#### Task directions:
Pull every line holding the word "Dior" from the data below and copy it.

#### Provided data:
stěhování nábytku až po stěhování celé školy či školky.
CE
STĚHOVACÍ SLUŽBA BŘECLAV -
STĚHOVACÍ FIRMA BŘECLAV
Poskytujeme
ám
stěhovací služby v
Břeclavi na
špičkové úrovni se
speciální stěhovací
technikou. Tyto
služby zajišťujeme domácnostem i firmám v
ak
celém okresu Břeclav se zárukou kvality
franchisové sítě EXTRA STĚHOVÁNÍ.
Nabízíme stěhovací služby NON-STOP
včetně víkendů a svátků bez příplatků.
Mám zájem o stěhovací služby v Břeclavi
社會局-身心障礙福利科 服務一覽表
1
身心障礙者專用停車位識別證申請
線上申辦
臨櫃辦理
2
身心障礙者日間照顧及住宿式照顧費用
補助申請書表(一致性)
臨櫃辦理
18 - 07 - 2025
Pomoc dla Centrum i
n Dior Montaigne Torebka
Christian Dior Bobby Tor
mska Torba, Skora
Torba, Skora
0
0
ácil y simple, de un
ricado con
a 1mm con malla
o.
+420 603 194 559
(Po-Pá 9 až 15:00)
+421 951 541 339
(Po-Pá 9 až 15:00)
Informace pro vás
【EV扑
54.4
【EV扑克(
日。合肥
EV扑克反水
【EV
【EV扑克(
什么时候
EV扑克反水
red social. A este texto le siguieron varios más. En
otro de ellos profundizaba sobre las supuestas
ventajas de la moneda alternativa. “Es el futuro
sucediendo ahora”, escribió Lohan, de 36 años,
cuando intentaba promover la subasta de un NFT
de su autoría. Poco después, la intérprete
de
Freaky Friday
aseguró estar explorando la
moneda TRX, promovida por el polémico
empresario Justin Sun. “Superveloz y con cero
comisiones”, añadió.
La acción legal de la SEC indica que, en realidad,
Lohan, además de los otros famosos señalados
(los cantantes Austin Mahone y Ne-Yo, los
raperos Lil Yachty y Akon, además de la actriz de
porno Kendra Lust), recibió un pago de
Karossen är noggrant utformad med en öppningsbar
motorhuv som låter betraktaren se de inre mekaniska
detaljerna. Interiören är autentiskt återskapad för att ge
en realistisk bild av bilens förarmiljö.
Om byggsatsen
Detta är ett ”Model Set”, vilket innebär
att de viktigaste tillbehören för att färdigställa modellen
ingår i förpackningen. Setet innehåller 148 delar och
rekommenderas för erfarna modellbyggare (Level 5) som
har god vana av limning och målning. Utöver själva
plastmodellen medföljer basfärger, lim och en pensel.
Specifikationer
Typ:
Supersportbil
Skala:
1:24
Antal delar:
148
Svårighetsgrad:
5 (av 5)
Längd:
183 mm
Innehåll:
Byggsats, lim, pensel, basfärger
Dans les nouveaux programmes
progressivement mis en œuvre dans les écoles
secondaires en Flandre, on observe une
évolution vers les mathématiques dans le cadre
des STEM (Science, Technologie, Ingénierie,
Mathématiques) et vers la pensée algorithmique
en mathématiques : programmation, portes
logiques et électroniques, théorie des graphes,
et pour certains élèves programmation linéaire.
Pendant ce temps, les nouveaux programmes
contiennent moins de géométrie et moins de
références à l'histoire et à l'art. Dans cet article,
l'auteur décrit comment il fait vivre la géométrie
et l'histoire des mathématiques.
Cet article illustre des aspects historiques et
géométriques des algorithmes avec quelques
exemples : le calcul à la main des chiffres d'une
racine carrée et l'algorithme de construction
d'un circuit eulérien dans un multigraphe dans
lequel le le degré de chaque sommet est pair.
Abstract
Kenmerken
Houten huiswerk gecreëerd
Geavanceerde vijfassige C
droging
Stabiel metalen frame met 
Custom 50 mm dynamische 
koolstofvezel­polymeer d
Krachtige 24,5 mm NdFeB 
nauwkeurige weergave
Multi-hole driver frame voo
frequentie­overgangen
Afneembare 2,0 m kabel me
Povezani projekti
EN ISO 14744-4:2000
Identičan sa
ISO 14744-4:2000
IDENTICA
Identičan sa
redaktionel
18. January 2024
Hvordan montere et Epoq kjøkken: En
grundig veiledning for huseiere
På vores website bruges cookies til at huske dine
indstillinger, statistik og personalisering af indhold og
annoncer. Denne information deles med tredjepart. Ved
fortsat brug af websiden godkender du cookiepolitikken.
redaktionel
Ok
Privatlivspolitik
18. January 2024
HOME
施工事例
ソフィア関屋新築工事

#### Exercise result:
n Dior Montaigne Torebka
Christian Dior Bobby Tor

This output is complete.